I can’t say I’ve been super vigilant. Last week involved a burger, after all, not to mention a fair amount of beer. I even ate a donut. But I’ve also been trying out some new recipes that emphasize whole grains and vegetables, when they don’t exclude meat completely. This meatloaf is a perfect example. It’s a recipe from Bittman’s book for a grain-heavy loaf that includes meat as a flavor component more than anything else. I modified the recipe just slightly to account for what we had on hand. And I really liked it. It’s dense and hearty. There are a variety of flavors and textures. And I felt satisfied without feeling like I needed a nap. Total Health Month winner.

A complete meal

I served the not-so-meaty meatloaf up with some roasted potatoes and asparagus, and it felt very 1950s up in this place.

Colorful meat and grain loaf

This is a very dense loaf. If you like your meatloaf light and airy, this might not be for you. This one is solid.

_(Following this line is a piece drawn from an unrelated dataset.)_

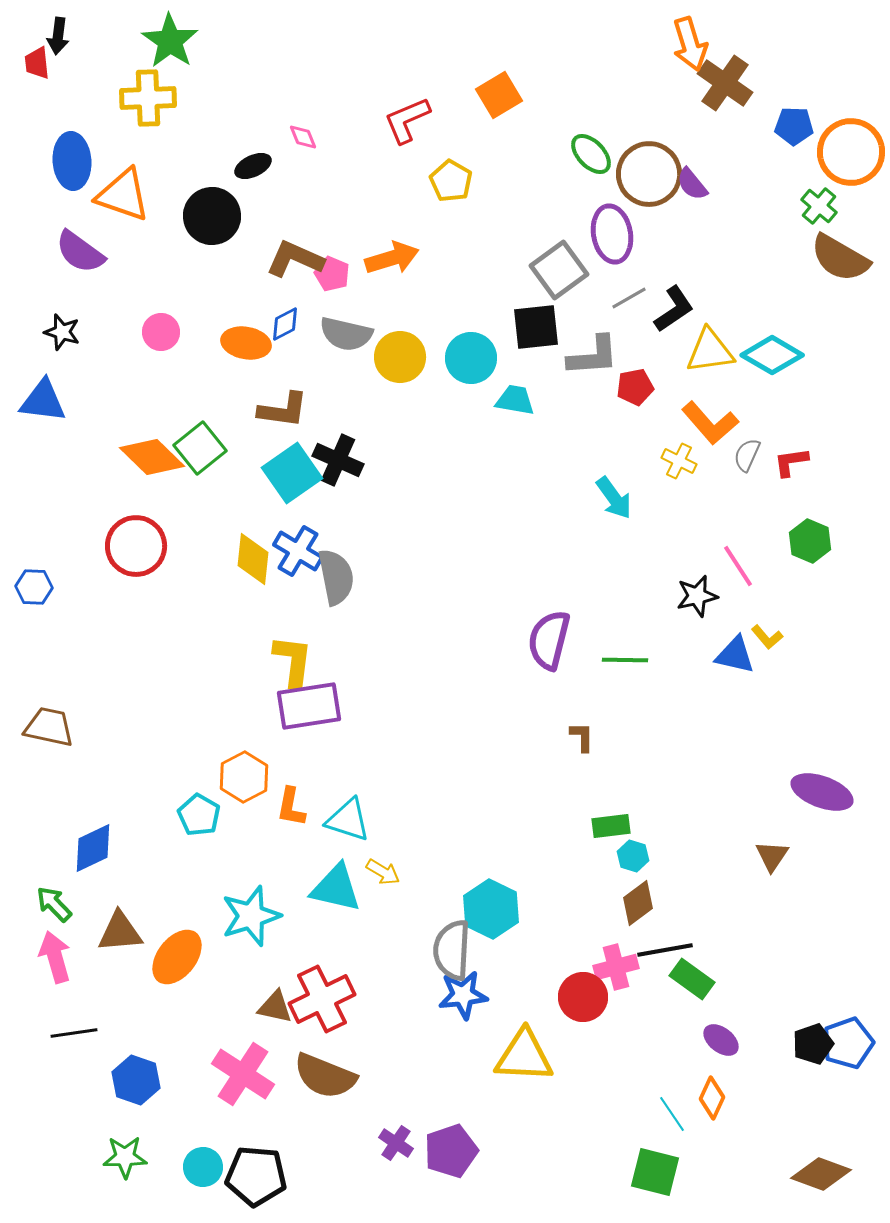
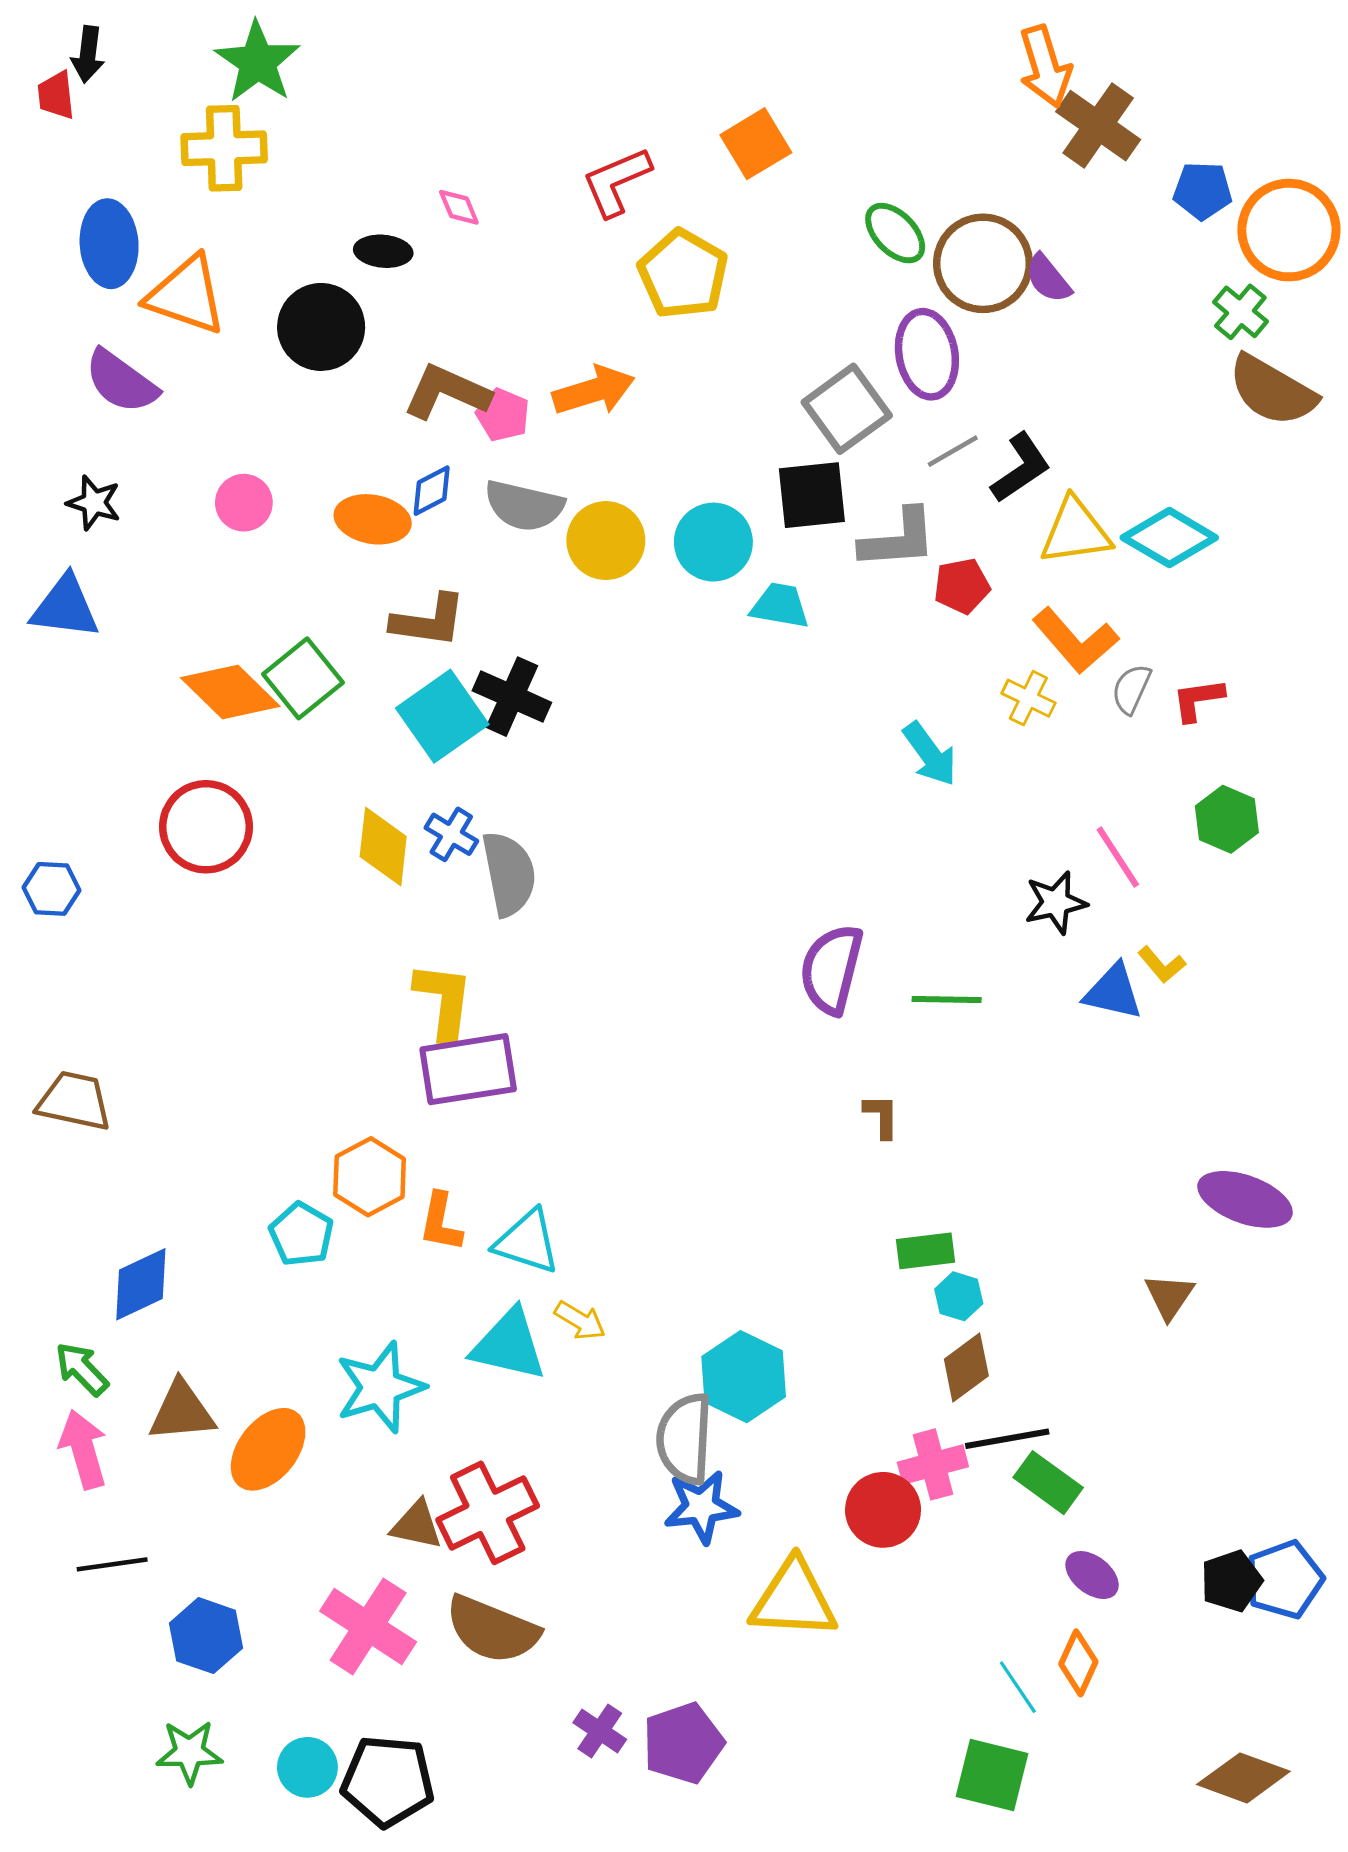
black ellipse: (253, 166) -> (383, 251), turned 30
yellow pentagon: (451, 181) -> (683, 274), size x1.4
blue cross: (298, 551) -> (451, 834), size x0.7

But I love how colorful it is! The flecks of carrot and spinach are so festive. Bittman’s recipe recommends using this mixture for loaves, burgers, or meatballs, and I think that’s not a bad idea at all. If you fry your meatballs, they might end up absorbing more oil than normal, thanks to the bulgur, but I think they’d be great baked. You can use any meat you like, even fish, but I loved the ground turkey here. And if you really want to exclude meat, Bittman recommends substituting beans for the meat. I suspect that would be delicious.

Not-So-Meaty Meatloaf

Prep Time: 20 minutes

Total Time: 1 hour, 20 minutes

Yield: 6-8 servings

  • 1 cup bulgur or whole wheat couscous
  • 1 large bunch of spinach, stems removed
  • 1 pound ground turkey breast meat
  • 1/2 a medium onion, minced
  • 1 large carrot, minced
  • about 1 teaspoon paprika
  • about 1 teaspoon salt, and some pepper to your taste
  • 1 egg
  • Flavorful ketchup (optional)

Heat the oven to 400 degrees. Spray a loaf pan with spray oil, or lightly oil it with olive oil.

Bring 2 cups of water to a boil, then add the bulgur or couscous. Cover and remove from the heat to let the grains cook and soak up the water. This should take about 15 minutes. Set aside.

Put a steamer in a large pot with about an inch of water, and steam the spinach for about three or four minutes, until it's wilted. You could also sprinkle water on the bunch and microwave it for a few minutes. Drain the spinach and squeeze it to get rid of as much excess water as you can.

Add the wilted, drained spinach, ground meat, onion, and carrots to a large bowl. You want the carrot cut into pretty tiny pieces; this is totally your chance to practice your fancy knife skills.

Mix together the meat and vegetables gently, then add paprika, salt, and the bulgur. Mix again, but be careful not to overmix. Stir just until things are blended together. Whisk the egg in a small bowl, then stir the egg into the meat mixture.

Transfer the mixture into a loaf pan. You can also shape into burgers or meatballs and place on a baking sheet. Cook the loaf in a 400 degree oven for about 50 minutes (burgers and meatballs will take less time). You want the loaf to be firm and lightly browned on top.

Let it cook for about 5 or 10 minutes before you slice it; this will help it keeps its shape. You can serve this with some ketchup if you like, or perhaps blend together some roasted red peppers and mayonnaise. It's also tasty without any sauce.